犬との暮らしには、避けることのできない別れがある。調査では、ペットを亡くした経験が「ある」と回答した人は80.2%にのぼり、多くの飼い主がペットロスを経験している実態が明らかになった。さらに、別れを経験した人のうち83.7%が、供養や想い出を残すために何らかの行動を取っている。

具体的な行動としては、「葬儀・火葬を行った」が57.8%と最も多く、「遺影や写真を飾った」「写真をアルバムやフォトブックにまとめた」「遺毛や遺骨を加工したメモリアルグッズを作った」など、形として想いを残す選択が広がっている。

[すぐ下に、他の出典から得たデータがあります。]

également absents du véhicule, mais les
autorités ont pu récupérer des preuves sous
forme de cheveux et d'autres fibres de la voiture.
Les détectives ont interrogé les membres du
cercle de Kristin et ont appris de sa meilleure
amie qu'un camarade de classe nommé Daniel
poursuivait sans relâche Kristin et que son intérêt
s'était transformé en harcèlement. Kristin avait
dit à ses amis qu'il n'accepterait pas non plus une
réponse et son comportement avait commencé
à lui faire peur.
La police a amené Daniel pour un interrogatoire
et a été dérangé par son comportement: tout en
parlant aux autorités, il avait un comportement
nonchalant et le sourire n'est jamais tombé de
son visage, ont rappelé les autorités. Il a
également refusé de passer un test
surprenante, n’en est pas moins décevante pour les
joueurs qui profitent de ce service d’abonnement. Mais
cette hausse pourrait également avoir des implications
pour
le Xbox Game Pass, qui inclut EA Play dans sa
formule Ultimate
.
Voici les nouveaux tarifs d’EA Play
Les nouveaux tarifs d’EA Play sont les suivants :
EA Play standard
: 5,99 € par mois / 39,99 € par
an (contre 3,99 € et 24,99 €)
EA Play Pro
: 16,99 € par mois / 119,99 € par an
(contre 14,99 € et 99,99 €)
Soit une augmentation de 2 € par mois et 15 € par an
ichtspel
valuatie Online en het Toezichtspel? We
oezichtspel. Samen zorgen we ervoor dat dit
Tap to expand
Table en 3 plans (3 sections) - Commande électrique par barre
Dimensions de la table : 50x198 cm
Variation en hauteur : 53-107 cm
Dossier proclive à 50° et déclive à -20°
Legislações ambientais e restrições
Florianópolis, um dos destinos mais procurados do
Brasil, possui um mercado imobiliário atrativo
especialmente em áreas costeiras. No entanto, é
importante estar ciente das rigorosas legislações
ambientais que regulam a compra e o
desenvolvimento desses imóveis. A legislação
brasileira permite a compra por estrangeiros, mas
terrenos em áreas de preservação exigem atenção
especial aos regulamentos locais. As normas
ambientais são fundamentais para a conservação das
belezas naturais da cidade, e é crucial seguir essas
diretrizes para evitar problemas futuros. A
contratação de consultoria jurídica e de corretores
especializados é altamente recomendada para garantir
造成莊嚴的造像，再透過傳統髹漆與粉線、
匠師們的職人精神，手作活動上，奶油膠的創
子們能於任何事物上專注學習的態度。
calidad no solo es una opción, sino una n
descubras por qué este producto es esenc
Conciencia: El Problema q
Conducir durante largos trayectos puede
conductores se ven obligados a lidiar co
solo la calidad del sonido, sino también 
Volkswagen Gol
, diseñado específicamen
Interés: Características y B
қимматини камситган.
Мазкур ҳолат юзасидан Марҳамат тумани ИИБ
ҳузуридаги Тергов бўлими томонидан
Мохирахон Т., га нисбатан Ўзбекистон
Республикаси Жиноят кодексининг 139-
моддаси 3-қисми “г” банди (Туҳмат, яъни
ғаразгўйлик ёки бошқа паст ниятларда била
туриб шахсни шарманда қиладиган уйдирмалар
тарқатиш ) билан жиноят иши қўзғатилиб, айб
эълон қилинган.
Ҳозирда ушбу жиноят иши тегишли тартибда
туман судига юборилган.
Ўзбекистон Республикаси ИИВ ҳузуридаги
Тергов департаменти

一方、その理由を見ると、「手元に思い出として残るものが欲しかった」「感謝の気持ちを伝えたかった」といった回答が上位を占め、供養行動が悲しみの整理だけでなく、犬との関係を肯定的に受け止め直す行為であることがうかがえる。ペットロスへの向き合い方は多様であるが、多くの飼い主が“何もしない”のではなく、想いを形にする道を選んでいる点は印象的である。

別れが教えてくれる、時間の大切さ

ペットロスを経験した飼い主の多くが、別れのあとにさまざまな後悔を抱いていることも調査から明らかになった。最も多かったのは「一緒に過ごす時間をもっとつくっておけばよかった」で38.4%を占め、「健康管理や通院、治療にもっと気を配ればよかった」(25.4%)、「もっと話しかけたり、気持ちを伝えたりしておけばよかった」(23.5%)が続いている。これらの結果からは、物理的な世話以上に、日常の時間や関わり方に対する悔いが強く残っている様子がうかがえる。

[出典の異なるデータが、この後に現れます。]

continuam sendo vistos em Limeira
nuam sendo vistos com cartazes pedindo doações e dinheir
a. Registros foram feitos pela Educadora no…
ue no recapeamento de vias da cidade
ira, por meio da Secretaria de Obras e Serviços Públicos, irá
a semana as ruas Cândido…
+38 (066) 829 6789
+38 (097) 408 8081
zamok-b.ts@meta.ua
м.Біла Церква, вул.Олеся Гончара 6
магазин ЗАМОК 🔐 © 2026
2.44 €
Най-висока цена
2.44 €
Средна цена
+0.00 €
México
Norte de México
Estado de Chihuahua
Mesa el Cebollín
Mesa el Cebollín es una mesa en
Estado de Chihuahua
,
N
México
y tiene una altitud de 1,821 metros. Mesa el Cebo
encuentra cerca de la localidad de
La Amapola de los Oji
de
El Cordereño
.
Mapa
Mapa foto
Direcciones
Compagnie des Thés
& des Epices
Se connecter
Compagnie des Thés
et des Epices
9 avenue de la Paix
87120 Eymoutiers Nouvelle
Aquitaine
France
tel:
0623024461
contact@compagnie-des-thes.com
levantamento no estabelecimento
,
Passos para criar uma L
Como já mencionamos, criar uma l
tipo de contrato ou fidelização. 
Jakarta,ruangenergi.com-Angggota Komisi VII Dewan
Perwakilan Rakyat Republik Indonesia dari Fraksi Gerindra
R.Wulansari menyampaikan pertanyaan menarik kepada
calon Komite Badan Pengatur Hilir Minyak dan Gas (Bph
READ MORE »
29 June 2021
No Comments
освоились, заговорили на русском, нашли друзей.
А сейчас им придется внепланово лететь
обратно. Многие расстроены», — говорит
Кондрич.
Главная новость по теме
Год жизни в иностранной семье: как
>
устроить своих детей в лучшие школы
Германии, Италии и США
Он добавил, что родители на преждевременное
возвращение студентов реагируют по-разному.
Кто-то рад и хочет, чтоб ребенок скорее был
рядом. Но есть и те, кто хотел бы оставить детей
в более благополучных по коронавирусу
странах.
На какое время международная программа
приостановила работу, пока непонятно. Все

一方で、今後に向けた意識としては、「一緒に過ごす時間を意識的に増やしたい」(43.6%)が最多となり、「最期のときに後悔しないような接し方を考えたい」「写真や動画をもっと残したい」といった前向きな回答が並んだ。別れの経験は、単なる悲しみとして終わるのではなく、今をどう大切に生きるかを見つめ直す契機となっている。後悔から得た気づきが、現在の犬との時間をより濃いものへと変えているのである。

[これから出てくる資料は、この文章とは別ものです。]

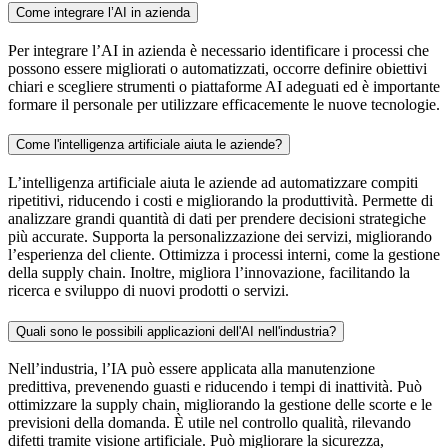
Come integrare l’AI in azienda
Per integrare l’AI in azienda è necessario identificare i processi che
possono essere migliorati o automatizzati, occorre definire obiettivi
chiari e scegliere strumenti o piattaforme AI adeguati ed è importante
formare il personale per utilizzare efficacemente le nuove tecnologie.
Come l'intelligenza artificiale aiuta le aziende?
L’intelligenza artificiale aiuta le aziende ad automatizzare compiti
ripetitivi, riducendo i costi e migliorando la produttività. Permette di
analizzare grandi quantità di dati per prendere decisioni strategiche
più accurate. Supporta la personalizzazione dei servizi, migliorando
l’esperienza del cliente. Ottimizza i processi interni, come la gestione
della supply chain. Inoltre, migliora l’innovazione, facilitando la
ricerca e sviluppo di nuovi prodotti o servizi.
Quali sono le possibili applicazioni dell'AI nell'industria?
Nell’industria, l’IA può essere applicata alla manutenzione
predittiva, prevenendo guasti e riducendo i tempi di inattività. Può
ottimizzare la supply chain, migliorando la gestione delle scorte e le
previsioni della domanda. È utile nel controllo qualità, rilevando
difetti tramite visione artificiale. Può migliorare la sicurezza,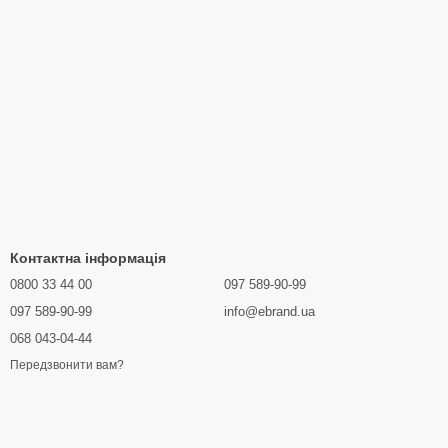
Контактна інформація
0800 33 44 00
097 589-90-99
097 589-90-99
info@ebrand.ua
068 043-04-44
Передзвонити вам?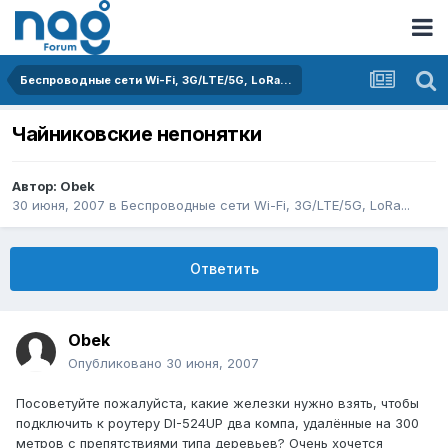
Беспроводные сети Wi-Fi, 3G/LTE/5G, LoRa...
Чайниковские непонятки
Автор:
Obek
30 июня, 2007
в
Беспроводные сети Wi-Fi, 3G/LTE/5G, LoRa...
Ответить
Obek
Опубликовано
30 июня, 2007
Посоветуйте пожалуйста, какие железки нужно взять, чтобы
подключить к роутеру DI-524UP два компа, удалённые на 300
метров с препятствиями типа деревьев? Очень хочется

調査概要:「犬の飼育者における日常生活の実態とペットロス」に関する調査
【調査期間】2025年12月9日(火)~2025年12月10日(水)
【調査方法】PRIZMA(https://www.prizma-link.com/press)によるインターネット調査
【調査人数】1,008人
【調査対象】調査回答時に犬を飼育した経験のある20~60代と回答したモニター
【調査元】株式会社ベスト(https://shop.munino.net/)
【モニター提供元】PRIZMAリサーチ

日常の価値を再発見するということ

犬との暮らしがもたらす幸福は、決して派手なものではない。だが、その分だけ生活の奥深くに根を張り、飼い主の人生に長く影響を与える。

今回の調査は、犬との日常がもつ価値と、別れを通して初めて見えてくるその重みを、具体的なデータとして可視化した。幸福と喪失は対立するものではなく、同じ時間の延長線上にある。犬と過ごす一日一日をどう受け止めるかが、暮らしの質そのものを形づくっているのである。